Looking backward over my life, it has been a queer mixture. I have lived through a period of transition and therefore know what it is like at both ends, even though the transition is not yet completed. I have been subjected to all the usual disabilities – refusal of accommodations, denial of jobs for which I had been recommended, generalised discourtesy, and the rest of it. All the same, some doors that were supposed to be closed, opened as I approached them. I have got used to being the first black to do this or that, which gets to be more difficult as the transition opens up new opportunities. Having to be a role model is a bit of a strain, but I try to remember that others are coming after me, and that whether the door will be shut in their faces as they approach will depend to some small extent on how I conduct myself.20

Indeed, Lewis represents the bridge between the imperial and the post-imperial attitudes towards intellectual immigration. Salam found himself in a less hostile environment than his illustrious predecessor. Yet, it was far from easy for a Pakistani to build his own career abroad in a country that proudly saw her imperial past like those expressed by Lord Adrian in 1955 at the Imperial College’s Commemoration Day (see epigraph of this paper).

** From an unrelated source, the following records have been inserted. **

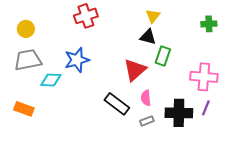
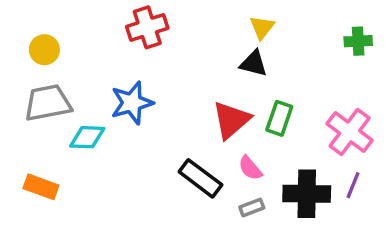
green rectangle: (163, 56) -> (279, 118), moved
pink cross: (204, 77) -> (350, 132), turned 32
pink semicircle: (146, 98) -> (250, 168), turned -35

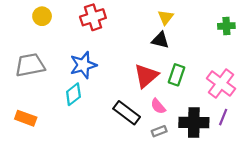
yellow circle: (44, 50) -> (42, 16), moved
cyan diamond: (87, 137) -> (73, 94), moved, turned -40

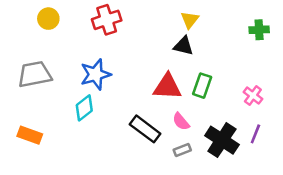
red triangle: (146, 76) -> (167, 87), turned 44
pink cross: (221, 83) -> (253, 95), size x0.6
black cross: (194, 123) -> (222, 140), turned 32

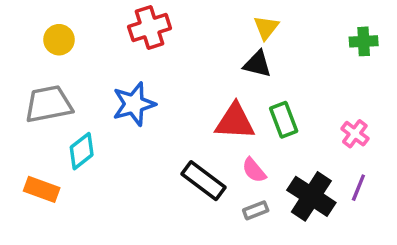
yellow circle: (48, 19) -> (59, 40), moved
green rectangle: (202, 86) -> (284, 120), turned -40
cyan diamond: (84, 108) -> (82, 151), moved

The kind of links that intellectual immigrants like Salam and Lewis developed with their own countries are another sign that times had changed. While during imperial rule their careers would have probably have developed without much contact with the colonial government, after independence they became important actors of their new states. They became perfect examples of transnational actors: cultural amphibians who hold positions of power and/or influence in more than one national scenario. Their academic prestige in Europe and the US, as well as their affiliation to elite institutions in industrialised countries played a crucial role.

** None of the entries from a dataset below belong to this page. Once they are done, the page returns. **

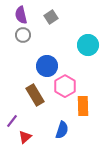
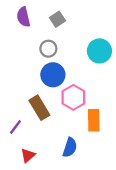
gray circle: (23, 35) -> (48, 49), moved
purple line: (12, 121) -> (15, 127), moved

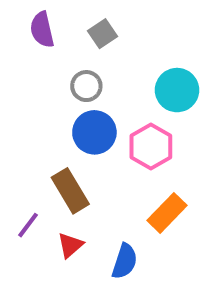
pink hexagon: (73, 97) -> (151, 146), moved
orange rectangle: (94, 120) -> (167, 213), turned 45
red triangle: (28, 155) -> (70, 245), moved

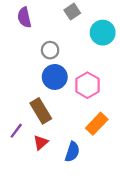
gray square: (102, 34) -> (72, 12), moved
cyan circle: (177, 90) -> (103, 33), moved

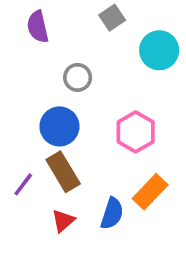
blue circle: (55, 77) -> (59, 126), moved
purple line: (16, 131) -> (23, 184), moved
blue semicircle: (72, 152) -> (112, 213), moved

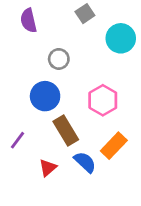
brown rectangle: (63, 172) -> (66, 131), moved
blue semicircle: (112, 213) -> (85, 162), turned -65

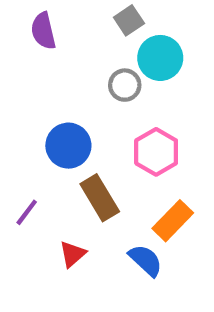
cyan circle: (121, 38) -> (160, 58), moved
gray circle: (59, 59) -> (125, 85), moved
blue semicircle: (85, 162) -> (146, 260), moved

Unsurprisingly, Salam’s appointment at Imperial College, London, boosted his political and administrative career in his home country. In 1958, the tensions between the eastern and western wings of the country led to a coup d’état orchestrated by the army commander in chief and former chief martial law administrator, Ayub Khan – the person who had stopped the anti-Ahmadiyya riots. His regime lasted for 11 years and marked the beginning of a new era for the country.21 Pakistan was thus subjected to a massive modernisation programme of the productive sector. It consciously promoted inequalities as a way to increase savings and stimulate competition. According to some historians, the land reform programme did not alter landlordism.22 As was the case years later in Chile with the Chicago school of economics, Pakistan was a laboratory for 1960s Harvard modernisation theory.23 Despite the profound contrast between the official line of a flourishing country emerging from their programme and actual reality, these plans encompassed the ideology of a peaceful revolution, a country finally projected toward the future, and a new generation of technocrats ready to take Pakistan out of underdevelopment. Promoting science was part of the discourse surrounding this “revolution.”

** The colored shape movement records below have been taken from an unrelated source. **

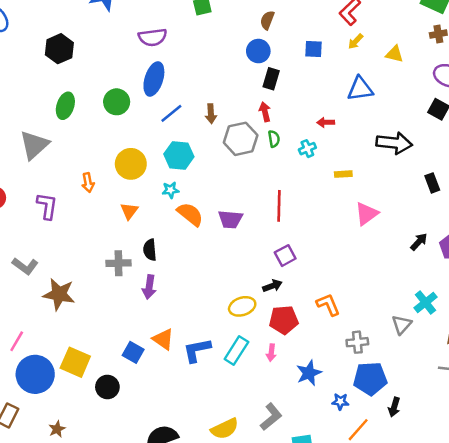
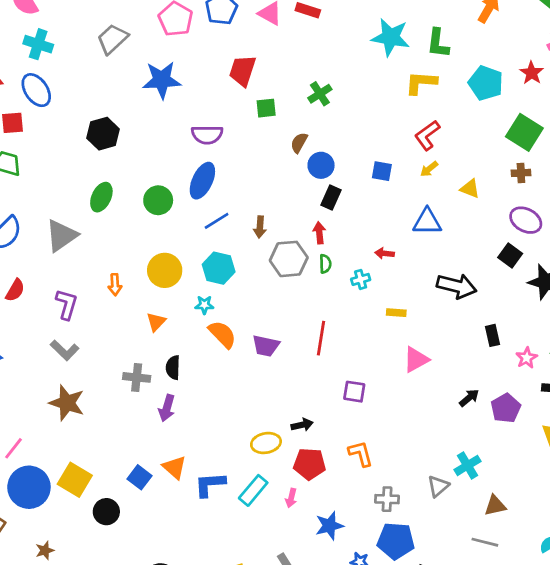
brown semicircle: (267, 20) -> (299, 143), moved
purple square: (285, 256) -> (354, 392), moved, turned 30
gray L-shape: (25, 266) -> (65, 350), moved

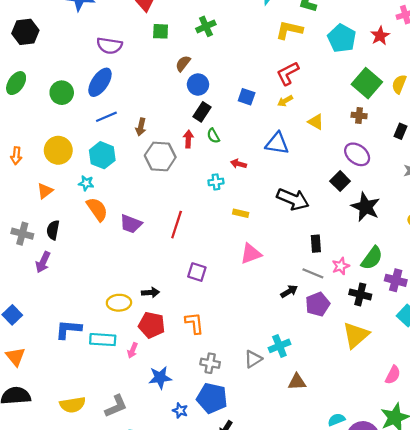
green semicircle: (325, 264) -> (213, 136), moved, turned 144
orange triangle: (175, 467) -> (15, 357), moved
cyan rectangle: (253, 490) -> (103, 340), turned 45
gray line: (485, 542) -> (313, 273), moved

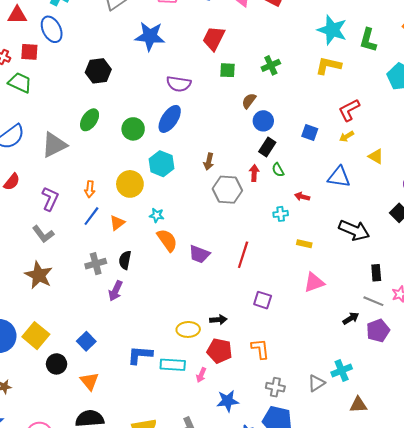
yellow L-shape: (289, 30) -> (328, 66), moved
blue line: (106, 117) -> (91, 216), moved, turned -30
cyan hexagon: (102, 155) -> (161, 164), moved
gray cross: (22, 234) -> (96, 264), turned -30

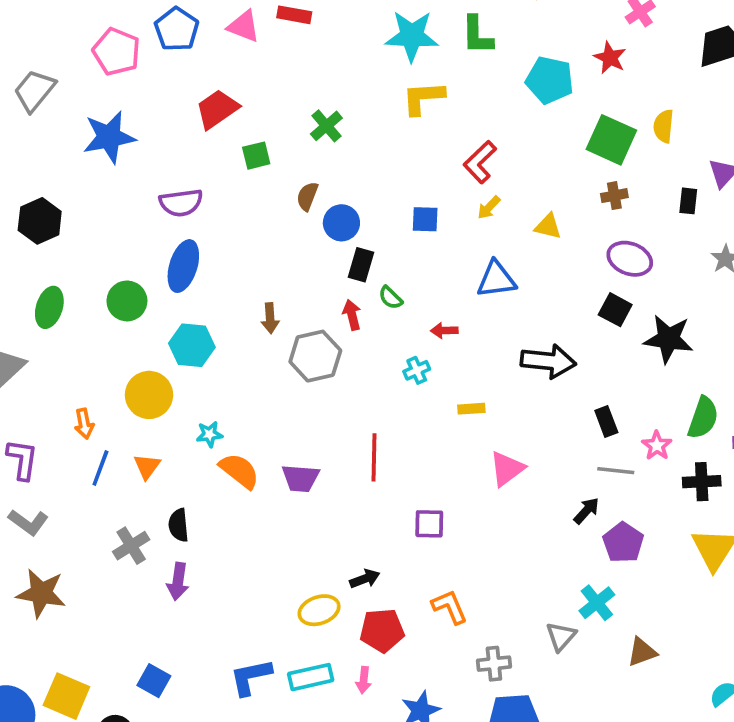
red trapezoid: (214, 38) -> (217, 109), turned 45
purple pentagon: (378, 331) -> (623, 542), moved

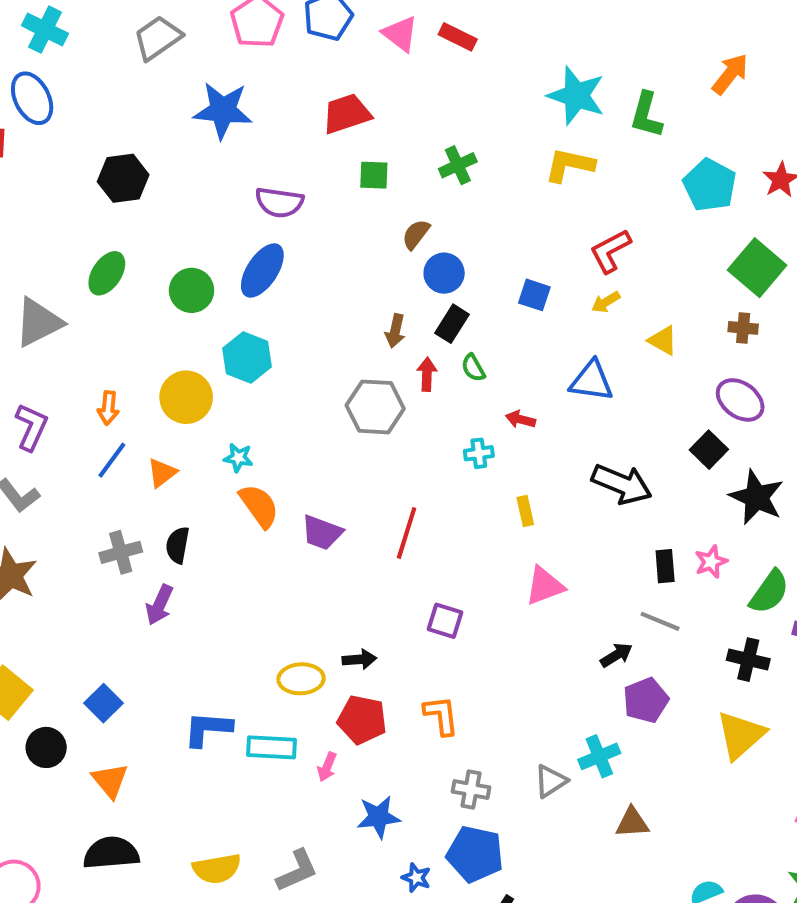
brown arrow: (270, 318) -> (395, 331), moved
yellow rectangle: (471, 409) -> (525, 511), turned 65
pink star: (657, 446) -> (711, 562), moved

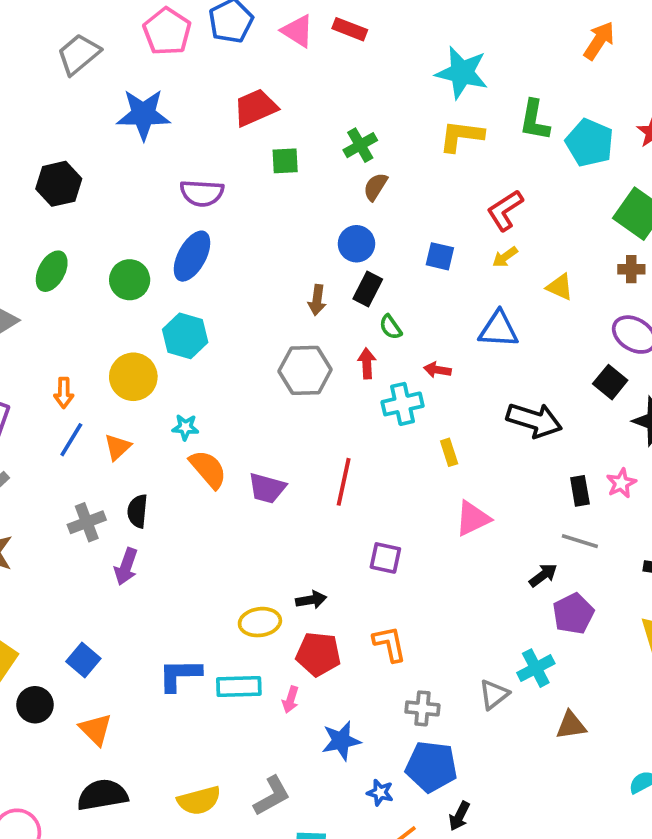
green L-shape: (646, 115) -> (535, 120), moved
brown semicircle: (416, 234) -> (375, 187), moved
red arrow: (427, 374) -> (367, 363), moved
cyan cross: (479, 453) -> (403, 404), size x1.5

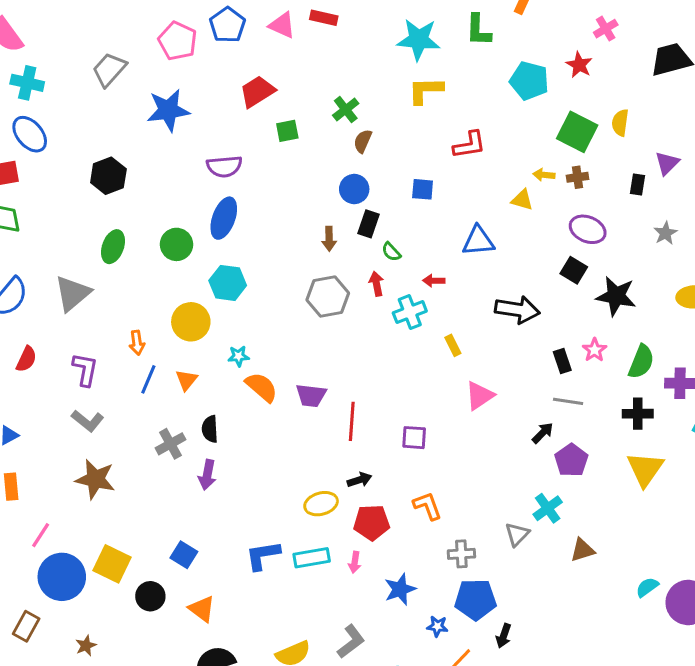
green L-shape: (535, 120) -> (478, 30), moved
red L-shape: (505, 210) -> (469, 145), turned -148
yellow arrow: (505, 257) -> (544, 175), moved, turned 50
red line: (344, 482) -> (352, 421), moved

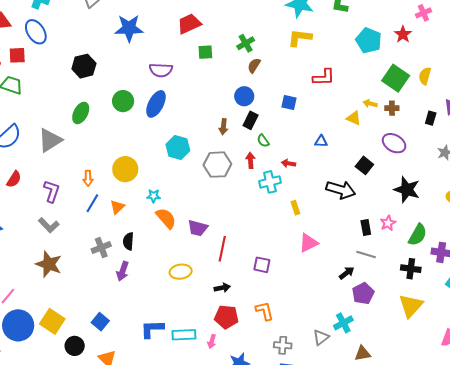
blue triangle: (478, 241) -> (321, 141), size x0.6
green circle: (176, 244) -> (123, 101), moved
black square: (574, 270) -> (364, 165), moved
cyan hexagon: (228, 283) -> (178, 148), moved
yellow ellipse: (321, 504) -> (181, 272), moved

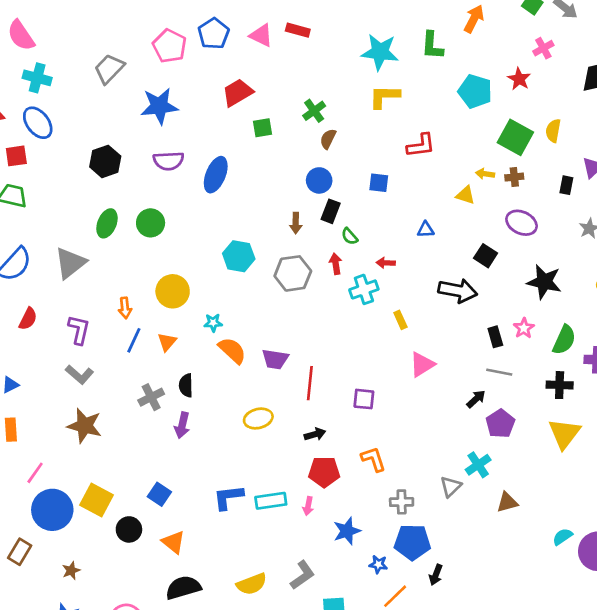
purple semicircle: (161, 70) -> (169, 161), moved
green circle: (123, 101) -> (151, 223), moved
blue ellipse: (156, 104) -> (216, 175), moved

Ayub Khan tamed the intelligentsia through repression, but also through seduction. He invited the national scientific community to join the new crusade. During his time in power, the Atomic Energy Commission, the Council of Scientific and Industrial Research and the green revolution became symbols of the progress of the nation.24 Salam, who identified Kahn’s “revolution” to the new scientific revolution that would produce the renaissance of Islamic countries, played a crucial role in the development of several institutions committed to the modernisation of Pakistan.25

In an unprecedented act for a Pakistani president, he opened the 1958 annual meeting of the Pakistan Association for the Advancement of Science. There he announced that his government was actively considering the creation of a “scientific service on par in respect of its dignity and prospects, with other national services”.26 Prince Philip, Duke of Edinburgh, another special guest to the meeting, made a speech about scientific cooperation in the Commonwealth. After referring to Rutherford, Sir Ronald Ross and Sir Claude Inglis as examples of such cooperation, the prince mentioned Salam. “I was delighted to meet him last night”, he commented.27 The implicit comparison with distinguished scientists honoured in England brought Salam to Ayub’s attention. In his mind, Salam’s scientific reputation in the west, his youth, humble origins, and determined, but charismatic personality were ideal features to make of him a symbol of the scientific spirit of modern Pakistan. Ayub saw in Salam the ideal diplomat that his regime needed in the west. In August 1959, Ayub inaugurated the Scientific Commission. At its first session, the president expressed his satisfaction in Salam’s acceptance to take part. He concluded his address by observing that “his attainments in the field of science at such a young age are source of pride and inspiration for us and I am sure his association with the commission will help to impart weight and prestige to the recommendations”.28 That same year, Ayub appointed Salam as an advisor to the Education Commission. Two years later, in 1961, Salam became the chief scientific advisor to the president, a post he held for 13 consecutive years.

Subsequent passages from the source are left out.